No, but that doesn't mean that SSI's are not in use. Server side includes are completely independant of the PHP code in use. You can technically (albeit, not at all useful) use PHP to generate output to represent as a .shtml code and pass that back to the server to deal with the SSI's. Typically we don't, as that is slow and kinda pointless; on apache webservers if you *really* wanted to use the SSI directives you can invoke the virtual() function to carry them out. All I was getting at is that #include isn't a PHP directive. If that's in a php file such as:
PHP Code:
<?php
#include 'afile';
Than it will be ignored as # is a commenting character in PHP (along with //, block with /* */ and doccomment with /** */).
So the best way is to check your HTML source code. If you literally see in it the #include in an SSI directive, than this would require a removal of the SSI and placement where desired within the php code. The logic is near identical (I'll even specify it as a PHP block for both):
Code:
print 'Some PHP code';
print '<!--#include virtual="/directory/included.html" -->';
print 'Some more PHP code';
And assuming the SSI is outputable, you can simply replace it as such:
Code:
print 'Some PHP code';
include "/directory/included.html";
print 'Some more PHP code';
If your host states that .html isn't include-able, that's complete rubbish.
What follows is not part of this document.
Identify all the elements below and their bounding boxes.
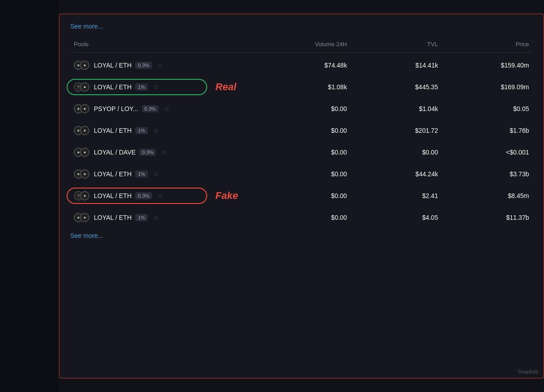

Think of it as a structural change; you literally take what is read from the call of the include, and place it within your PHP script. The logic would be: include -> close PHP tags -> import content -> open PHP tags, so if your include script is .HTML without any preprocess directives, then its output type would be text so it would insert that into the output buffer at that location. If its in PHP blocks than it would parse that first.
Unless you mean that you cannot parse .html as .php code (as in you are accessing a .html that should be interpreted as .php), then Fumigator had it correct in the first answer for modifying the handles to accept .html as a php executable type.